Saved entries

-----

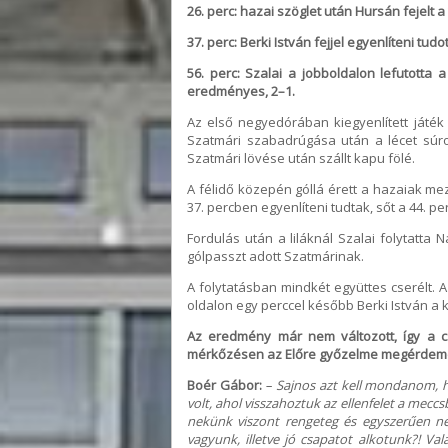
26. perc: hazai szöglet után Hursán fejelt
37. perc: Berki István fejjel egyenlíteni tudot
56. perc: Szalai a jobboldalon lefutotta 
eredményes, 2–1.
Az első negyedórában kiegyenlített játék 
Szatmári szabadrúgása után a lécet súrol
Szatmári lövése után szállt kapu fölé.
A félidő közepén góllá érett a hazaiak me
37. percben egyenlíteni tudtak, sőt a 44. 
Fordulás után a liláknál Szalai folytatta
gólpasszt adott Szatmárinak.
A folytatásban mindkét együttes cserélt. 
oldalon egy perccel később Berki István a ka
Az eredmény már nem változott, így a cs
mérkőzésen az Előre győzelme megérdemelt
Boér Gábor:
– Sajnos azt kell mondanom, 
volt, ahol visszahoztuk az ellenfelet a mecc
nekünk viszont rengeteg és egyszerűen nem
vagyunk, illetve jó csapatot alkotunk?! V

-----

* [WORK REQUIRED]
From the records above, pick out and copy each line holding the word "egyenlíteni".

* [YOUR RESPONSE]
37. perc: Berki István fejjel egyenlíteni tudot
37. percben egyenlíteni tudtak, sőt a 44. 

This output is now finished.